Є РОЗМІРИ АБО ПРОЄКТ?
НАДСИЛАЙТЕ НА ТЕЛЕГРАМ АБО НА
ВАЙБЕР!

...

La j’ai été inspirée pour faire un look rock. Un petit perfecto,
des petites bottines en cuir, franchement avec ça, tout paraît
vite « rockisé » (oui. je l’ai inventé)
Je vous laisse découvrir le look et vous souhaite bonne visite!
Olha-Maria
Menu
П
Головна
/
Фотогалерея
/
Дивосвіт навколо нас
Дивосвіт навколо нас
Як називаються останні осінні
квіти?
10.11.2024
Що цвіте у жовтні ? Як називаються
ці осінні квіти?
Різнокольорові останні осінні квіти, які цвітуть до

==

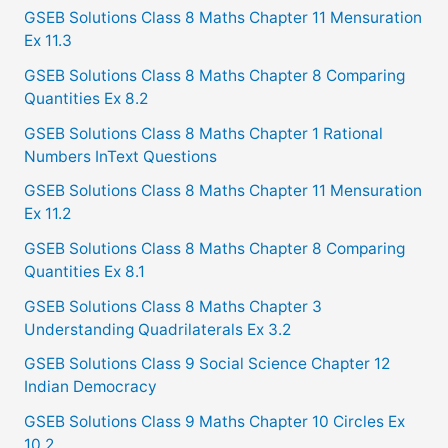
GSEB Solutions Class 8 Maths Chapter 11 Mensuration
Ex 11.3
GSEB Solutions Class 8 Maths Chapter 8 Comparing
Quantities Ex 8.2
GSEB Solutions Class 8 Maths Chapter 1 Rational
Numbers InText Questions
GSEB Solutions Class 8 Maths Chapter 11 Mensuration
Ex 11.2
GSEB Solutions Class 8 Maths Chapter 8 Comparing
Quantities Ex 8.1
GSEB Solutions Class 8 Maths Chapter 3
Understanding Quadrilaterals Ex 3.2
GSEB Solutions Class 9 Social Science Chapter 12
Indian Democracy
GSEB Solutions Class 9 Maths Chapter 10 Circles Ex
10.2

### Work to complete
In the listing above, find the line containing "je l’ai inventé)" and the line containing "Різнокольорові останні осінні", then quote both, plus every line between them, exactly as written.

### Answer below
vite « rockisé » (oui. je l’ai inventé)
Je vous laisse découvrir le look et vous souhaite bonne visite!
Olha-Maria
Menu
П
Головна
/
Фотогалерея
/
Дивосвіт навколо нас
Дивосвіт навколо нас
Як називаються останні осінні
квіти?
10.11.2024
Що цвіте у жовтні ? Як називаються
ці осінні квіти?
Різнокольорові останні осінні квіти, які цвітуть до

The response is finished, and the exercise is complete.